More than seven months into the bloodiest ever Gaza war, Israel has faced ever louder international opposition, as well as cases against the country and its leader before two international courts based in the Netherlands.

In a landmark political move on Tuesday, Spain as well as Ireland and Norway were to formally recognise Palestinian statehood, a step so far taken by over 140 UN members but few Western governments.

Spanish Prime Minister Pedro Sanchez said on national television that “recognition of the state of Palestine is not only a matter of historic justice... it is also an essential requirement if we are all to achieve peace”.

“It is the only way to move towards the solution that we all recognise as the only possible way to achieve a peaceful future: that of a Palestinian state living side-by-side with the state of Israel in peace and security.”

Israel has slammed the announced move as a “reward” for the Palestinian Islamist Hamas movement that rules Gaza, and earlier recalled its diplomatic envoys from Madrid, Dublin and Oslo.

Palestinians fleeing unsafe areas in Rafah arrive with their belongings on a donkey-cart in Khan Yunis, further north in the southern Gaza Strip, following renewed Israeli strikes on 28 May, 2024, amid continuing battles between Israel and Hamas
AFP

Foreign Minister Israel Katz went further on Tuesday and launched an attack on Sanchez on social media platform X, telling him that “you are a partner to incitement to genocide of the Jewish people”.

He also drew a parallel between Spanish minister Yolanda Diaz on the one hand and Iran’s supreme leader Ali Khamenei and Hamas Gaza chief Yahya Sinwar on the other, following her call for a free Palestine “from the river to the sea”.

‘Hell on Earth’

The Gaza war was sparked by Hamas’s 7 October attack on southern Israel, which resulted in the deaths of more than 1,170 people, mostly civilians, according to an AFP tally based on Israeli official figures.
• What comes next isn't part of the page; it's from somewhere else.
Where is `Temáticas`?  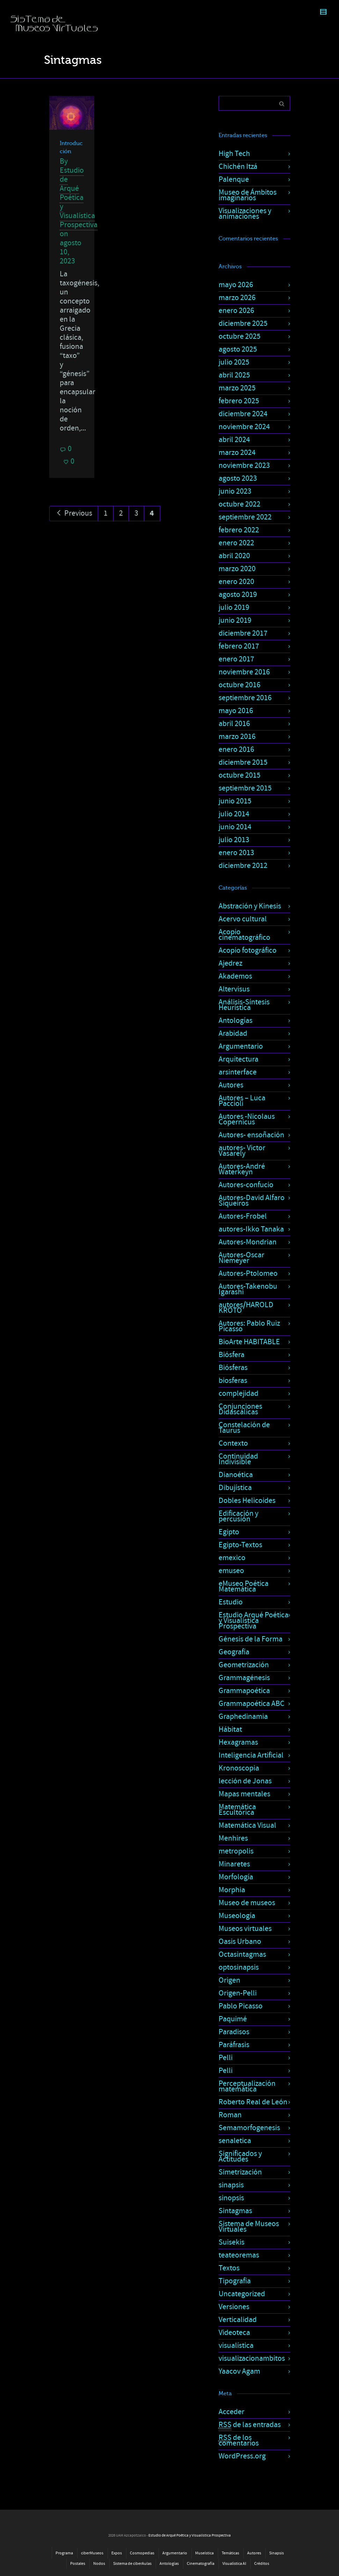 Temáticas is located at coordinates (230, 2553).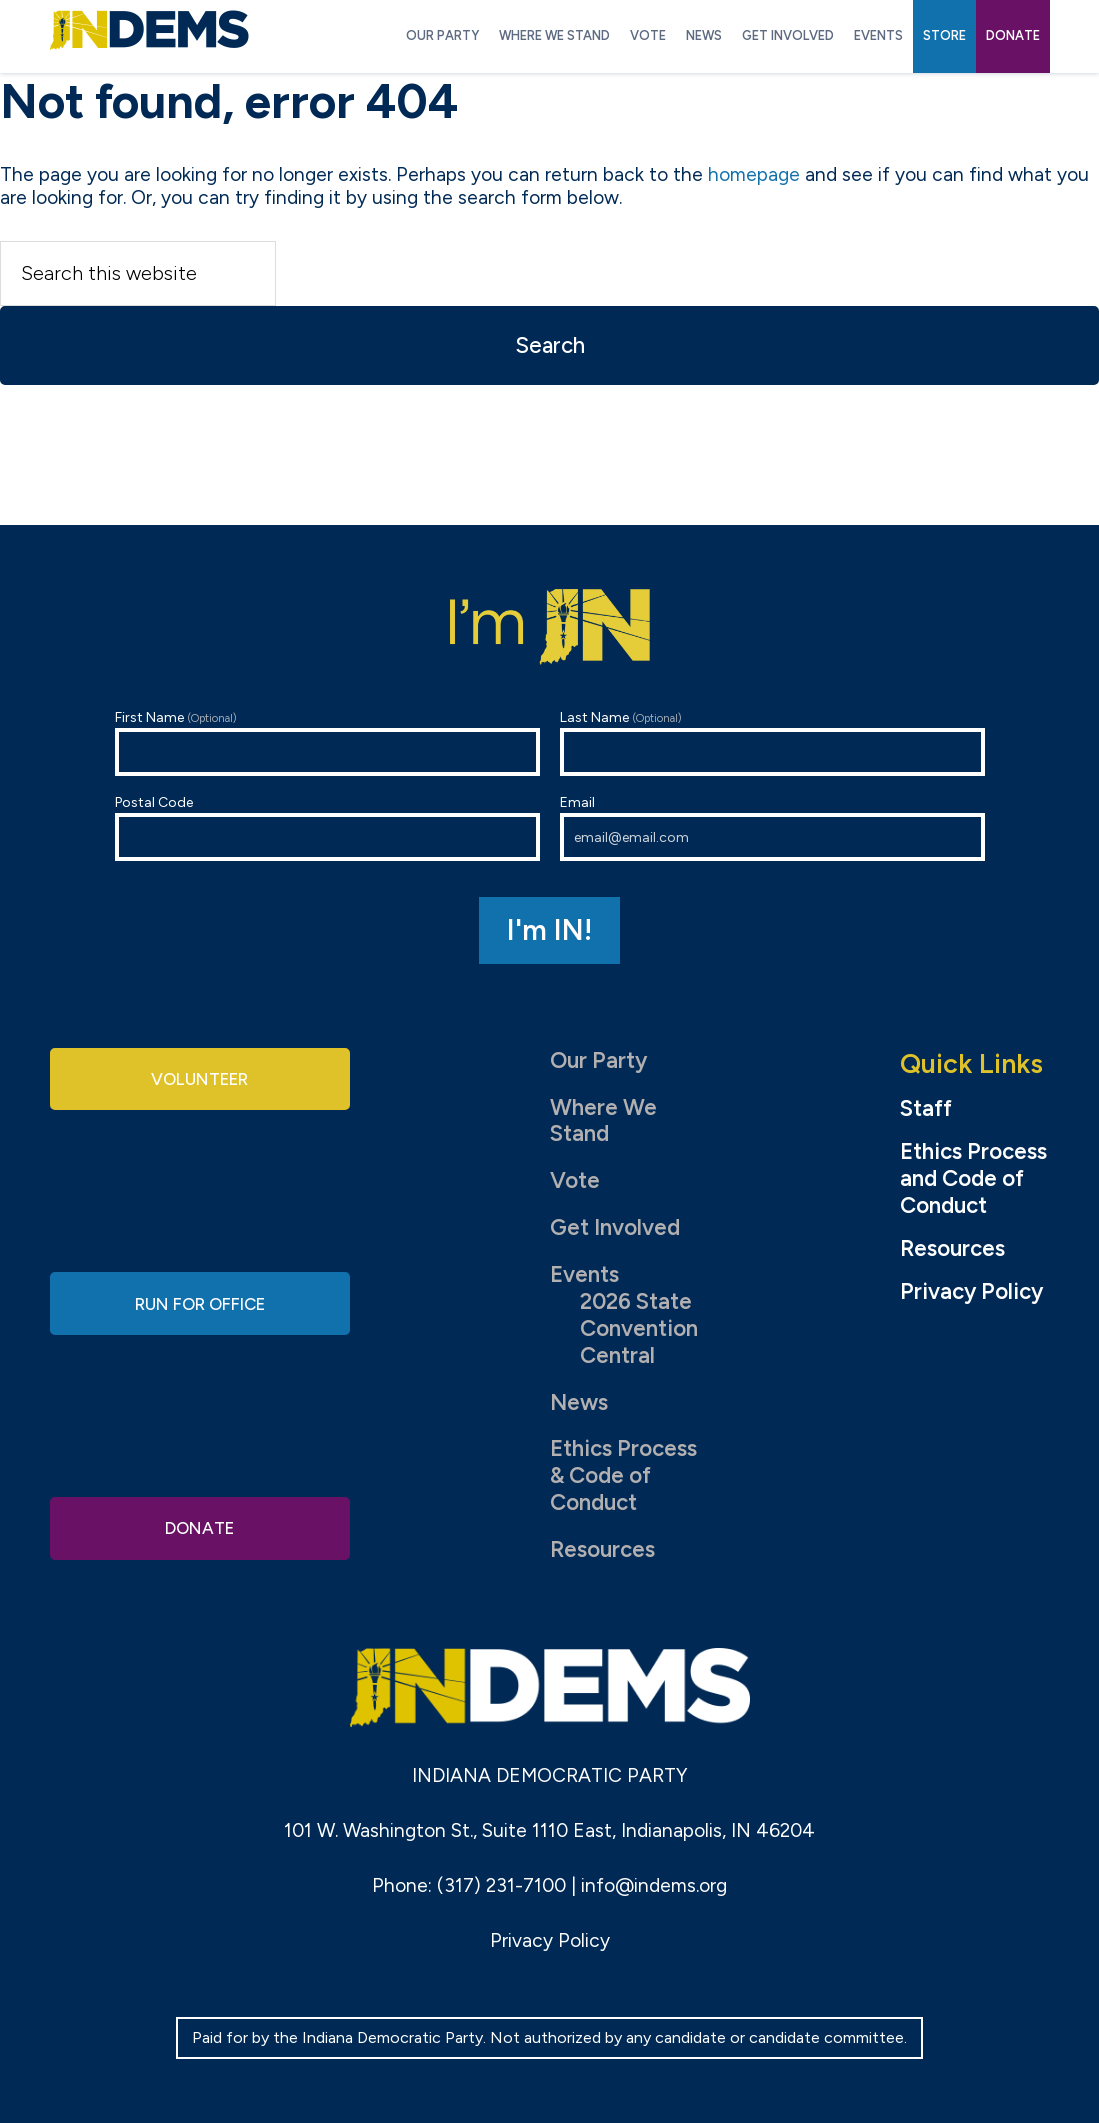 This screenshot has height=2123, width=1099. Describe the element at coordinates (584, 1274) in the screenshot. I see `Events` at that location.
Militants also took 252 hostages, 121 of whom remain in Gaza, including 37 the army says are dead.

Israel’s retaliatory offensive has killed at least 36,050 people in Gaza, mostly civilians, according to the Hamas-run territory’s health ministry.

The Sunday night attack that killed dozens in the displaced persons camp was targeting two senior Hamas members, the Israeli military said.
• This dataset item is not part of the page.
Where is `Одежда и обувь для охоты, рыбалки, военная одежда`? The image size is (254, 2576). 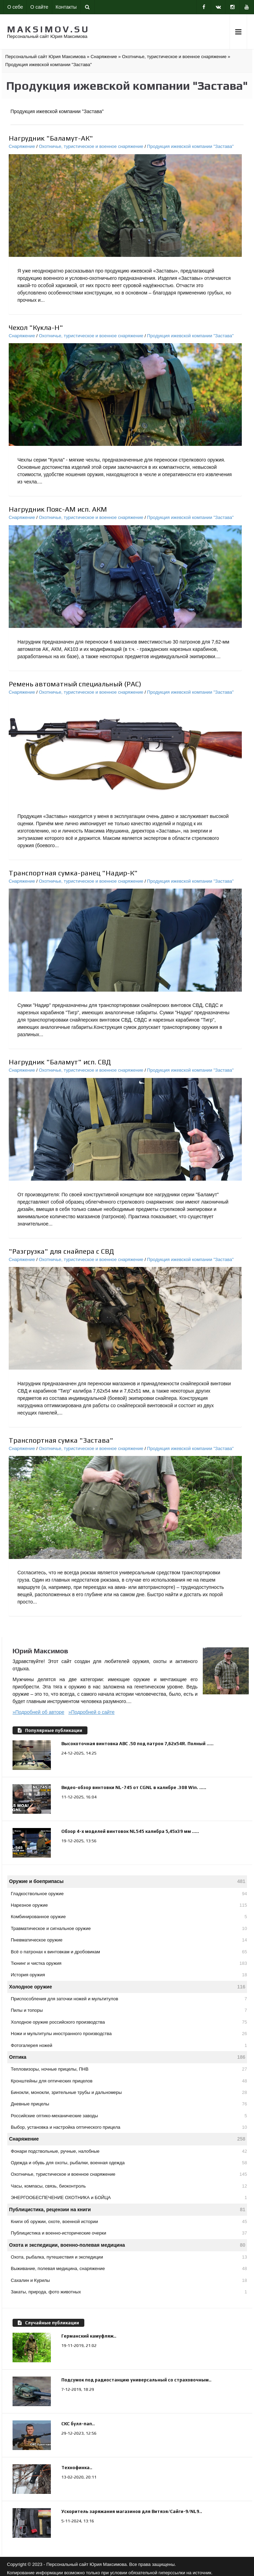 Одежда и обувь для охоты, рыбалки, военная одежда is located at coordinates (129, 2163).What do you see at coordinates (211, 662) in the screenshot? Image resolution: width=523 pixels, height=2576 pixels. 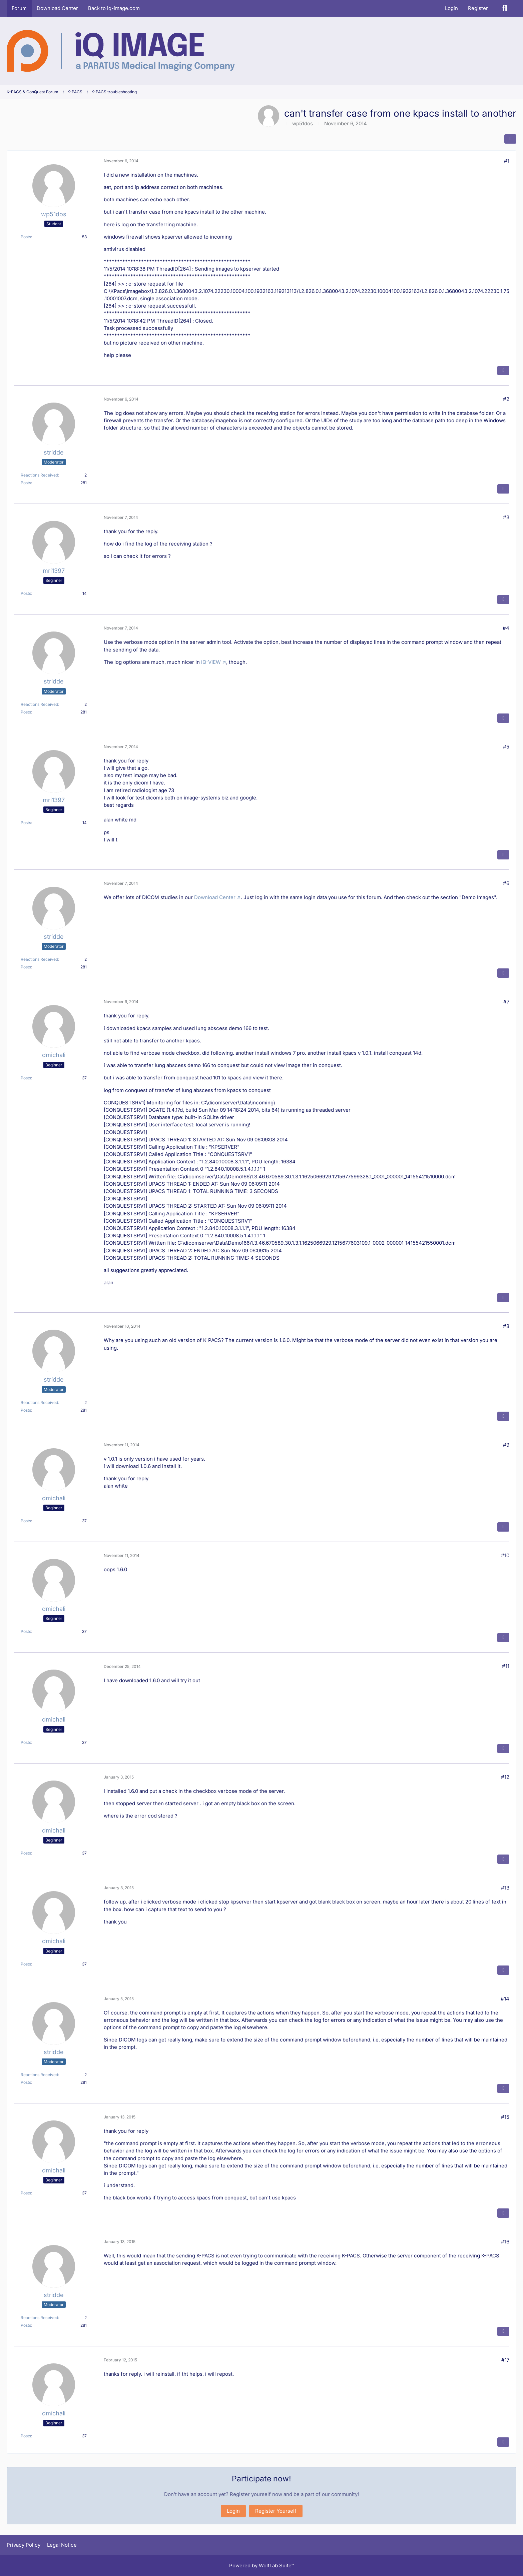 I see `iQ-VIEW` at bounding box center [211, 662]. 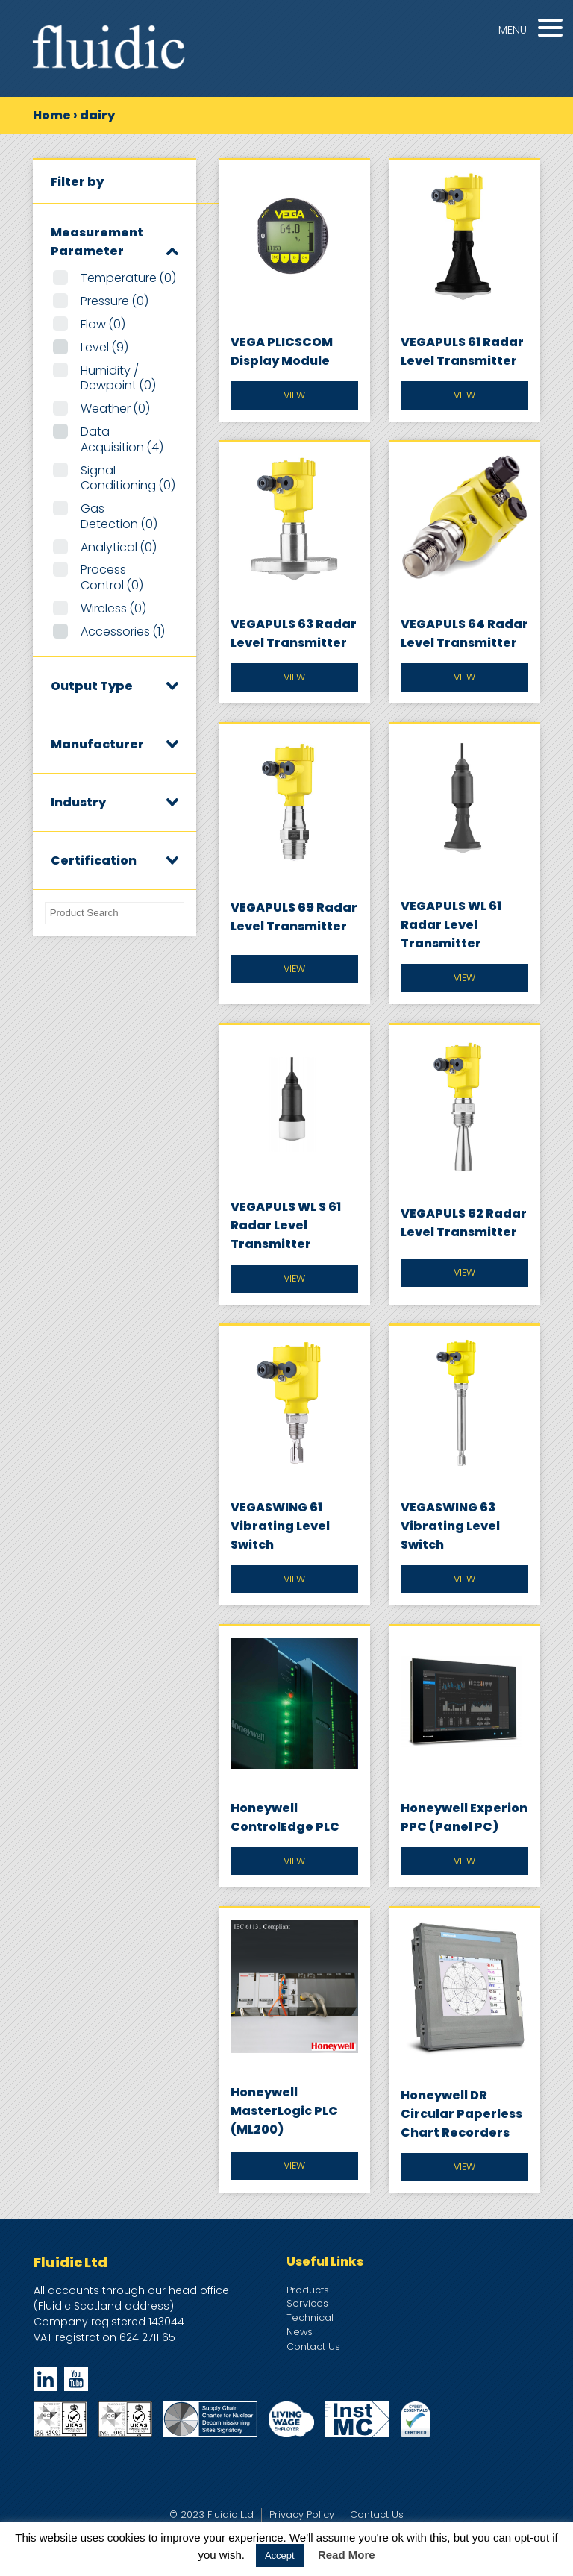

Israel’s army said its aircraft “struck a Hamas compound” in the city and killed Yassin Rabia and Khaled Nagar, senior officials for the militant group in the occupied West Bank.

The strike came hours after Hamas had fired a barrage of rockets at the Tel Aviv area, most of which were intercepted.
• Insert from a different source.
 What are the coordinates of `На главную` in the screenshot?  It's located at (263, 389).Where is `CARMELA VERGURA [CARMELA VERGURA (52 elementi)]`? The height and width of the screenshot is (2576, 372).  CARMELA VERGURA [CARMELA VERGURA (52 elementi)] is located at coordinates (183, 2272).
The resulting civilian toll in Gaza prompted a wave of condemnation, with Palestinians and many Arab countries calling it a “massacre”.

Philippe Lazzarini, head of UNRWA, said on Monday that “the images from last night are testament to how Rafah has turned into hell on Earth”.

The EU’s foreign policy chief Joseph Borrell said he was “horrified” and French President Emmanuel Macron said he was “outraged”.

A US National Security Council spokesperson said Israel “must take every precaution possible to protect civilians”.

China voiced “its grave concern over the ongoing Israeli military operations in Rafah”.

Adding to the already heightened tensions, both the Israeli and Egyptian militaries on Monday reported a “shooting incident” that killed one Egyptian guard in the border area between Egypt and the southern Gaza Strip.

Both forces said they were investigating.